The task of inferring score level musical information from low-level musical data can be accomplished by human listeners – depending on their training – almost intuitively, but an algorithmic model for computer aided transcription is very hard to achieve. In between there exist a large number of approaches addressing different issues related to the process of musical transcription. Especially for the two core issues in the context of transcription, i.e., tempo detection and quantisation, still no general, adequate, and easy-to-use approach seems to be available. Many of the approaches described in the literature have been implemented only in a prototypical way or are restricted to certain styles of music or input data.|
This thesis gives an introduction to the general issue of computer aided transcription and describes related approaches known from literature as well as new approaches developed in the context of this thesis. It also describes the implementation and evaluation of these new models by the implementation of a complete system for inferring score level information from low-level symbolic musical data as an usable transcription tool. The described system consists of several modules each addressing specific issues in the context of musical transcription. For each module the thesis includes a discussion of related work known from literature as well as a description of the specific implemented approaches. For the two main tasks during transcription – tempo detection and quantisation – new pattern-based approaches have been developed and implemented. Beside these main issues the thesis addresses also approaches for voice separation, segmentation and structural analysis, inferring of keyand time signature, pitch spelling, and the detection of musical ornaments. Also approaches for inferring other secondary score elements such as slurs, staccato, and intensity marking are discussed.
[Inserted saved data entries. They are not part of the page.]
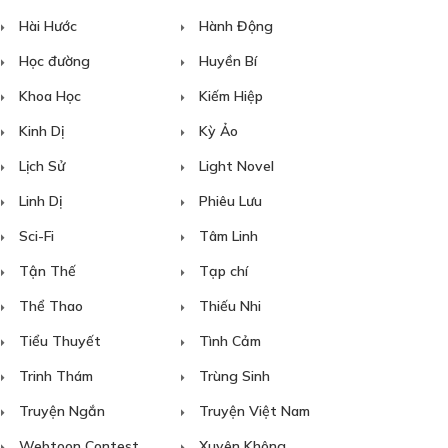
Hài Hước
Hành Động
Học đường
Huyền Bí
Khoa Học
Kiếm Hiệp
Kinh Dị
Kỳ Ảo
Lịch Sử
Light Novel
Linh Dị
Phiêu Lưu
Sci-Fi
Tâm Linh
Tận Thế
Tạp chí
Thể Thao
Thiếu Nhi
Tiểu Thuyết
Tình Cảm
Trinh Thám
Trùng Sinh
Truyện Ngắn
Truyện Việt Nam
Webtoon Contest
Xuyên Không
A general intention behind the here developed approaches is adequacy in the sense that somehow simple input data should be processed automatically but for more complex input data the system might ask the user for additional information. Where other approaches try to infer always the correct transcription, the here described system was built under the assumption, that a correct, fully automatic algorithmical transcription is not possible for all cases of input data. Therefore the here described system analyses the input and output data for certain features and might ask the user for additional information or it might create warnings if potential errors are detected.
Because the processing of audio files for the detection of the start- and end-positions of notes, and their pitch and intensity information is a complex, challenging task on its own, the here described system uses low-level symbolic data – consisting of explicit note objects with pitch, intensity and absolute timing information – as input. Different from most other approaches in this area the system uses the Guido Music Notation format as file format for the inferred output data (i.e., musical scores). Where other file formats (e.g., MIDI) are not able to represent all types of high-level score information, they cannot be converted into graphical scores (e.g., ASCII note lists), or it becomes a complex task to create them (e.g., proprietary binary formats), Guido Music Notation can be created algorithmically in a straight forward way. It also offers the advantage that it is human readable, that it can be converted into graphical scores by using existing tools, and that it can represent all score level information required for conventional music notation and beyond.